This week’s Deep Learning Paper Recap is Prune Once For All: Sparse Pre-Trained Language Models
What’s Exciting About This Paper?
Model pruning is one of the key ways to compress a Deep Learning model, and the pruning techniques differ based on the model architectures. This paper introduces an architecture-agnostic method of training sparse pre-trained language models.
This method enables us to prune only once during the pre-training phase and not worry about pruning during the fine-tuning. The researchers also propose a fine-tuning mechanism that leverages distillation to achieve the best compression-to-accuracy ratio.
Fine-tuning pruned (sparse) models usually leads to either poor results or a low sparsity ratio.
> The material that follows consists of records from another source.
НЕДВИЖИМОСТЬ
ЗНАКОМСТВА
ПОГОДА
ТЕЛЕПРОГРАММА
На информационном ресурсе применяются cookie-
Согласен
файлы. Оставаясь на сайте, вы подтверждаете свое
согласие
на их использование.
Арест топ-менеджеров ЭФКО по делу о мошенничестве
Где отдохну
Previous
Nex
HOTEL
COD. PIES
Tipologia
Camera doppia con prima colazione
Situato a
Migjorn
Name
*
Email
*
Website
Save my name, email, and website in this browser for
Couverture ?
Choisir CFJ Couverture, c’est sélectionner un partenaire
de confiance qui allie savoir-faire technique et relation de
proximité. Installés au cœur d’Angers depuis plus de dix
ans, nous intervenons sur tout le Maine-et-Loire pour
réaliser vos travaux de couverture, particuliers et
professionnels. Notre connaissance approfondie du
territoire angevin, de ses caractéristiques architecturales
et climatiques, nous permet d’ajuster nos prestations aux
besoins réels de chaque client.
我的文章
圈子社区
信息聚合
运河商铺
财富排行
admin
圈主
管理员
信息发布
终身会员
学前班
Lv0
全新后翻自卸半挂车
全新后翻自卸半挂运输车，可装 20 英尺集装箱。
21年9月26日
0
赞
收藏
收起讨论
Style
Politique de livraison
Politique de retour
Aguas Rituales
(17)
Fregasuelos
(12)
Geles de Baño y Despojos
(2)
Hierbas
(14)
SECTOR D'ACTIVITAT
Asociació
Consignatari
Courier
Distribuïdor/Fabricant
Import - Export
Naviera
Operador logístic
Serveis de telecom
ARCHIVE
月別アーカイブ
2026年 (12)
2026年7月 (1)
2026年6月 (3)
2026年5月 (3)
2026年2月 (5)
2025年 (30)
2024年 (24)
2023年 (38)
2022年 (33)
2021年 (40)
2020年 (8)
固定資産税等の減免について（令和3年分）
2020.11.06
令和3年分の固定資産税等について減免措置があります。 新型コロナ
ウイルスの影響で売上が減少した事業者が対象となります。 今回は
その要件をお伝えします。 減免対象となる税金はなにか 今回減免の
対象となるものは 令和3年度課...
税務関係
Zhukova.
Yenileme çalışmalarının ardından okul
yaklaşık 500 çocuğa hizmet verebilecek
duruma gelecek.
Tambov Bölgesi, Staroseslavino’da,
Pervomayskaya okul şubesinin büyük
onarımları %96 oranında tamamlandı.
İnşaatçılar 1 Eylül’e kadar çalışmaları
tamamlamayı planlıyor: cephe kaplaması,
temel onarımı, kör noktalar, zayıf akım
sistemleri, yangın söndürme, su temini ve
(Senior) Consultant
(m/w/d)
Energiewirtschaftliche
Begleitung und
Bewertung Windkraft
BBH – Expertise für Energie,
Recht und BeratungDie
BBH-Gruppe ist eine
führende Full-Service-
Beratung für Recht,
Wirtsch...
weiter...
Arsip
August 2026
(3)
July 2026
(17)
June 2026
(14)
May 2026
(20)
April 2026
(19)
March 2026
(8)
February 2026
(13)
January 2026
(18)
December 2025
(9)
That’s why modern pruning approaches like Gradual Magnitude Pruning (GMP) apply pruning during the fine-tuning phase.
But the problem with this approach is that each time we fine-tune, we have to consider both the task and model architecture to choose the pruning technique.
With the proposed pre-training and fine-tuning mechanism, we can save time by pruning only once. Here is what the whole pipeline looks like:
This technique leads to the best compression-to-accuracy ratio for BERT-base, BERT-Large, and Distil-BERT. Best scores were achieved with 85% and 90% weight pruning.
They also tried Quantized Aware Training (QAT) with 85% pruning, which led to an even more accurate and smaller model than the 90% pruned model.
These pre-trained pruned models can be used to obtain fine-tuned pruned models without the burden of task-specific pruning.
This approach saves us time and effort of pruning the model, similar to a lot of pre-trained Deep Learning models out there where we don’t have to train from scratch. We just use the pruned model for fine-tuning instead in this case.